Près de trois semaines plus tard, un cessez-le-feu fragile tient plus ou moins. Mais après plusieurs escarmouches dans et autour du détroit d'Ormuz, et avec aucun des problèmes ayant conduit à la guerre près d'être résolus, la situation au Moyen-Orient semble tout aussi précaire qu'avant.
Parallèlement, l'Iran est en pleine mutation. Le pays fait ses adieux à son ancien guide suprême, l'ayatollah Ali Khamenei, tué il y a plus de quatre mois lors des frappes aériennes dévastatrices conjointes américano-israéliennes qui ont déclenché la guerre et décapité une grande partie du régime à Téhéran. C'est un moment important : un rappel grandiose que l'ancienne garde a cédé la place à la nouvelle. Et avec ces nouveaux visages vient une nouvelle approche avec ses propres implications.

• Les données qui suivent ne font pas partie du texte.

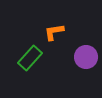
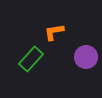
green rectangle: moved 1 px right, 1 px down
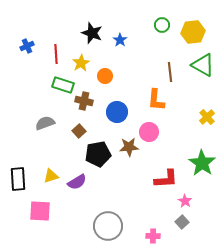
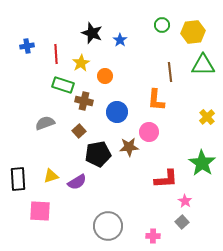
blue cross: rotated 16 degrees clockwise
green triangle: rotated 30 degrees counterclockwise
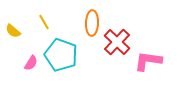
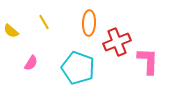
orange ellipse: moved 3 px left
yellow semicircle: moved 2 px left
red cross: rotated 24 degrees clockwise
cyan pentagon: moved 17 px right, 13 px down
pink L-shape: rotated 84 degrees clockwise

Les États-Unis et Israël ont peut-être envoyé de nombreux anciens dirigeants du pays dans des tombes précoces, mais ont-ils été remplacés par des adversaires encore plus redoutables ?
"Cette guerre est bien plus conséquente et plus vaste que ce que nous avons reconnu jusqu'à présent", m'a confié Vali Nasr, professeur d'affaires internationales et d'études du Moyen-Orient à la School of Advanced International Studies de Johns Hopkins. "Toutes les grandes guerres de cette ampleur finissent par réorganiser l'échiquier", dit-il. "Cela le fera pour le Moyen-Orient."
En janvier dernier, l'Iran était secoué par des manifestations populaires que Trump et le Premier ministre israélien Benjamin Netanyahu avaient prédites comme pouvant annoncer l'effondrement de la République islamique. L'économie iranienne était déjà en lambeaux après des décennies de sanctions internationales. Le pays était également encore gravement blessé après une guerre de 12 jours avec les États-Unis et Israël six mois plus tôt.
Le programme nucléaire iranien, longtemps un outil diplomatique de levier, n'avait pas été anéanti, comme Trump s'en vantait, mais avait été considérablement endommagé. L'emplacement de son stock d'uranium, censé être suffisant pour 10 ou 11 armes atomiques si enrichi davantage, n'était pas certain, mais on pensait qu'une grande partie était enterrée sous les décombres près de l'installation d'Ispahan.